WiFi networks often seek to reduce interference through network planning, macroscopic self-organization (e.g. channel switching) or network management. In this paper, we explore the use of historical data to automatically predict traffic bottlenecks and make rapid decisions in a wireless (WiFi-like) network on a smaller scale. This is now possible with software defined networks (SDN), whose controllers can have a global view of traffic flows in a network. Models such as classification trees can be used to quickly make decisions on how to manage network resources based on the quality needs, service level agreement or other criteria provided by a network administrator. The objective of this paper is to use data generated by simulation tools to see if such classification models can be developed and to evaluate their efficacy. For this purpose, extensive simulation data was collected and data mining techniques were then used to develop QoS prediction trees. Such trees can predict the maximum delay that results due to specific traffic situations with specific parameters. We evaluated these decision/classification trees by placing them in an SDN controller.
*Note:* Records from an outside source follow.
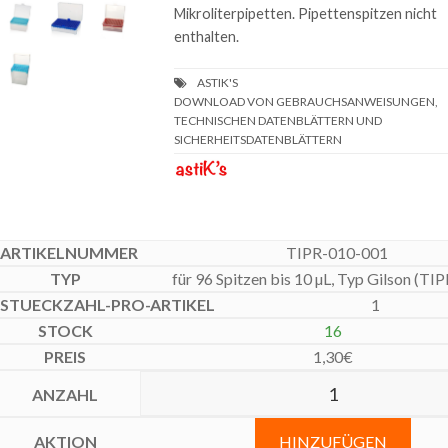
Mikroliterpipetten. Pipettenspitzen nicht
enthalten.
DOWNLOAD VON GEBRAUCHSANWEISUNGEN,
TECHNISCHEN DATENBLÄTTERN UND
SICHERHEITSDATENBLÄTTERN
TIPR-010-001
für 96 Spitzen bis 10 µL, Typ Gilson (TI
1
16
1,30
€
HINZUFÜGEN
OpenFlow cannot directly provide the necessary information for managing wireless networks so we used POX messenger to set up an agent on each AP for adjusting the network. Finally we explored the possibility of updating the tree using feedback that the controller receives from hosts. Our results show that such trees are effective and can be used to manage the network and decrease maximum packet delay.
面向无线sdn干扰管理的历史数据挖掘
WiFi网络通常通过网络规划、宏观自组织(如信道交换)或网络管理来寻求减少干扰。在本文中,我们探索了在较小规模的无线(类wifi)网络中使用历史数据来自动预测流量瓶颈并做出快速决策。现在,软件定义网络(SDN)可以实现这一点,它的控制器可以拥有网络中流量的全局视图。分类树等模型可用于根据网络管理员提供的质量需求、服务水平协议或其他标准,快速做出如何管理网络资源的决策。本文的目的是利用仿真工具生成的数据,看看是否可以开发这样的分类模型,并评估其有效性。为此,收集了大量的模拟数据,然后使用数据挖掘技术开发QoS预测树。这种树可以预测由于具有特定参数的特定交通情况而导致的最大延迟。我们通过将这些决策/分类树放置在SDN控制器中来评估它们。OpenFlow不能直接提供管理无线网络所需的信息,所以我们使用POX messenger在每个AP上建立一个代理来调整网络。最后,我们探讨了使用控制器从主机接收到的反馈来更新树的可能性。我们的研究结果表明,这种树是有效的,可以用来管理网络和减少最大数据包延迟。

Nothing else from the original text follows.